The Film Society will also present the work of director Vittorio De Sica. Similar to Rossellini’s “Open City,” De Sica’s “The Bicycle Thief” (1948) concentrates on poverty-stricken Italians in post-World War II Rome. The film’s climax shows the breaking point of the protagonist, played by an unknown actor, and, similar to other neorealist films, his struggle is largely unresolved.

De Sica’s “Umberto D.” (1952) is “more advanced and more modern” despite its lack of drama or plot in the contemporary sense, Kim said. While the film examines the life of a poor Italian pensioner, it may be easier to follow and more attractive for viewers raised on American cinema, Tueth said.

Director Luchino Visconti’s 1943 film “Obsession,” screened on opening night of the retrospective, could be considered the first Italian neorealist film, Kim said, or, in the least, an early precursor to neorealism.

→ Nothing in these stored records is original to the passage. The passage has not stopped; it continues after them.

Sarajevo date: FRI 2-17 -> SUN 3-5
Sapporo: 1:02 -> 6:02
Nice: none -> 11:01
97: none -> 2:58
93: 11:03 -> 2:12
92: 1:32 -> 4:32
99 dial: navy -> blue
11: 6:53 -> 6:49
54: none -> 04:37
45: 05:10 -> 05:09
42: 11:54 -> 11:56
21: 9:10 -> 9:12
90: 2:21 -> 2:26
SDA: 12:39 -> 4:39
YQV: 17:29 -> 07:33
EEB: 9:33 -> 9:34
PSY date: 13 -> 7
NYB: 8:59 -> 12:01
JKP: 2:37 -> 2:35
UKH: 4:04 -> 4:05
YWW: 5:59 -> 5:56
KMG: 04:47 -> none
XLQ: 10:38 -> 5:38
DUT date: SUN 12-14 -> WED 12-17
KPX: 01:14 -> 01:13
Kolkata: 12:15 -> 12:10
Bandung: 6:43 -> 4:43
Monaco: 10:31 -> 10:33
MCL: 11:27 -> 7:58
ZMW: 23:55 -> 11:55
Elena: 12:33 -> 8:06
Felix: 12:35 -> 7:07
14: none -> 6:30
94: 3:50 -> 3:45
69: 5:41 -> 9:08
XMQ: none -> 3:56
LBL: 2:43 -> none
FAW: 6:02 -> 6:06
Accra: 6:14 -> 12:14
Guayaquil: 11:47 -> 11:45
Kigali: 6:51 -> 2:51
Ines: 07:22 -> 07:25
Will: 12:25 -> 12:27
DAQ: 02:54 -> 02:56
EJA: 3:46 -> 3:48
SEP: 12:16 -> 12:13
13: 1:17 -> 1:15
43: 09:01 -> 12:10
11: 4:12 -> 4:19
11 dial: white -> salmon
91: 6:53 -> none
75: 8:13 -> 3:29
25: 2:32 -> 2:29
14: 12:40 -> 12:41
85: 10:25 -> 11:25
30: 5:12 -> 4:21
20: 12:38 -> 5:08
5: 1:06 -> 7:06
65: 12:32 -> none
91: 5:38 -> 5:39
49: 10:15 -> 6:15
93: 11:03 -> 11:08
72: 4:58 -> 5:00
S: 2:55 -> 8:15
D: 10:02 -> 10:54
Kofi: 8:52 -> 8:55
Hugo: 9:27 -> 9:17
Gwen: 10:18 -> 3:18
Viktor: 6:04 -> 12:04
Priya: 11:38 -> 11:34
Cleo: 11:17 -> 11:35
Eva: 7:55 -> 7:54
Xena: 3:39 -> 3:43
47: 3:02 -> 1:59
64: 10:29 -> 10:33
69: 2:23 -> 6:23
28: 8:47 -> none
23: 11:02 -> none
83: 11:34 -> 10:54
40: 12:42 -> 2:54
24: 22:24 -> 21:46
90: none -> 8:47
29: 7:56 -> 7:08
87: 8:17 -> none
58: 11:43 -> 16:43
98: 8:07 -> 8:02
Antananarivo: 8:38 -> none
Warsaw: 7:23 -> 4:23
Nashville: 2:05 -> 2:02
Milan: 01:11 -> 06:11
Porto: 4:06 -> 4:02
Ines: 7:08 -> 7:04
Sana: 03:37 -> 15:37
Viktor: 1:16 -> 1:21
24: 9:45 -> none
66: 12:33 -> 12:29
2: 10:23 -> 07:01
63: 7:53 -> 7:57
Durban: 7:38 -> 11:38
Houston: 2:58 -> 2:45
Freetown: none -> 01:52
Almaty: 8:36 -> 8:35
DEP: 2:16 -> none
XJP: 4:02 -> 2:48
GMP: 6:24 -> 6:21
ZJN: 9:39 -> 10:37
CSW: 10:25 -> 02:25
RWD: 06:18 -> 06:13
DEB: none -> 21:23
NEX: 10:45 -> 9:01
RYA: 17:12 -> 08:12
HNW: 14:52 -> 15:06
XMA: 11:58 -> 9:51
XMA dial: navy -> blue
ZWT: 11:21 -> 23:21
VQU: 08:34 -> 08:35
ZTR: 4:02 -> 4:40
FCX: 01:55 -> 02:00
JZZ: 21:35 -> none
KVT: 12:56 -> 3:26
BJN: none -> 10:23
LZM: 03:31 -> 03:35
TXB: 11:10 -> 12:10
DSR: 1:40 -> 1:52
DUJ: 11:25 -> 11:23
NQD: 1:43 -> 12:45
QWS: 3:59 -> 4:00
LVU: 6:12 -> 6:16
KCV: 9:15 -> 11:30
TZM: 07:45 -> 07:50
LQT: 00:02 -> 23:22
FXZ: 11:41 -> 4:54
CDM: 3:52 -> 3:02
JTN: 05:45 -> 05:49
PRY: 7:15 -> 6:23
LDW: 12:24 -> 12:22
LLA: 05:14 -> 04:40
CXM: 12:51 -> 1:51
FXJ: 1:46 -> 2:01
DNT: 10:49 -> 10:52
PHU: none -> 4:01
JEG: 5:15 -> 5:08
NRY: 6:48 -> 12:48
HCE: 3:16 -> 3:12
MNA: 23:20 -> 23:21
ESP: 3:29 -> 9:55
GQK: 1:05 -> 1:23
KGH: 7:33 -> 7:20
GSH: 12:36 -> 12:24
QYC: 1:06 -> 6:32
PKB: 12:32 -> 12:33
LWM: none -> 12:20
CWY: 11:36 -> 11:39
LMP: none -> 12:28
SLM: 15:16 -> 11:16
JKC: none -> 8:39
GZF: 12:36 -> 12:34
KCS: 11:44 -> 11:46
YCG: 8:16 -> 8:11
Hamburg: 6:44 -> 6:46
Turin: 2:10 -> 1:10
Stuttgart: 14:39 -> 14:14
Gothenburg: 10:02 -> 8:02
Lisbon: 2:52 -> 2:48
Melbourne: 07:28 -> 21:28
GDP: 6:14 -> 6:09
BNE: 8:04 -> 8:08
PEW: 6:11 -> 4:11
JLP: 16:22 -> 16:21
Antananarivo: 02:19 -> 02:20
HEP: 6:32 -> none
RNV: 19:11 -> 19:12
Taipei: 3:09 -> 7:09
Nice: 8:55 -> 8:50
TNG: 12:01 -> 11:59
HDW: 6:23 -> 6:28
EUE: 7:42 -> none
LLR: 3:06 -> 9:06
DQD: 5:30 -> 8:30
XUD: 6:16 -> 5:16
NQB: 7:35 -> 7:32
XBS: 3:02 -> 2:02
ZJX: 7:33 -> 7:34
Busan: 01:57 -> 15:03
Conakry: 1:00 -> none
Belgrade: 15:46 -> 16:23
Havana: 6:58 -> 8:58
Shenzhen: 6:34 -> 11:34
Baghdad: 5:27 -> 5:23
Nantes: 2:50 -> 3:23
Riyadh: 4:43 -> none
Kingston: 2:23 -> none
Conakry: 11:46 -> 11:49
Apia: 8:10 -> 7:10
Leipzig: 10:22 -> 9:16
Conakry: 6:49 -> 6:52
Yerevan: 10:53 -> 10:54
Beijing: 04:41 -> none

One of the protégés of the neorealist movement is Pier Paolo Pasolini. His 1964 film “The Gospel According to St. Matthew” is a neorealist treatment of a biblical story, according to Joseph Perricone, professor of Italian at FCLC. The film’s spontaneity and use of non-professional actors are features characteristic of neorealism, said Perricone, who specializes in 17th to 20th century Italian literature and film. The Film Society will show Pasolini’s 1961 film “Accattone,” which chronicles the life of a pimp living in Rome.

The influence of Italian neorealism on cinema is widely recognized by film professionals. From 1960s and 1970s Latin American film, to 1980s Iranian film, to the modern American independent film movement, the “impact was immediate and [is] proving to be long-lasting,” Kim said.

American director Charles Burnett and his film “Killer of Sheep” (1977) is one example. Although Burnett had not been exposed to neorealist films before he made “Killer of Sheep,” according to Kim, the director was able to discover the same belief system as the neorealist movement on his own, focusing on the everyday life of working class people.

Neorealism’s influence exists in Italy today through “la commedia all’italiana,” or comedy Italian-style, which Perricone describes as “comedy with a serious social and political perspective.” The era of Italian neorealism was a “rich period… that could always inspire new directors,” Perricone said. For instance, Matteo Garrone’s “Gomorrah” (2008) is a modern mafia film based on non-fiction and motivated by the canons of neorealism.

The field of documentary film is also a product of the aims of neorealism. Documentary filmmakers, like Michael Moore, “use film to put our nose right in the real world,” Tueth said, but outside of the documentary genre “we just don’t expect movies to mirror reality.”

While a popular audience did not exist in Italy when the neorealist movement began, according to Kim, its modern niche following is similar to that of art house cinema—independent, often foreign language film. Among a certain audience, there will “always be a hunger for real stories,” Kim said.

Hence, the Film Society’s series of Italian neorealist films running through most of November at Walter Reade Theater. Film Society programs, including the New York Film Festival and New Directors/New Films “play an important role in the cultural life of New York,” Kim said.

The Film Society appropriately offers a “global perspective” as cinema is a “global art form.” The fact that the 40-film series will feature lesser known neorealist directors and their protégés “provides a broader sense of the movement” for film experts and those new to the genre.

While Italian neorealist cinema reflected the war-torn environment in which it was developed, the current atmosphere of economic hardship and political uneasiness may pull modern moviegoers to these meaningful cinematic expressions of the saga that is everyday life. According to Perricone, the Italian neorealist movement is a “period of cinema that continues to haunt people.”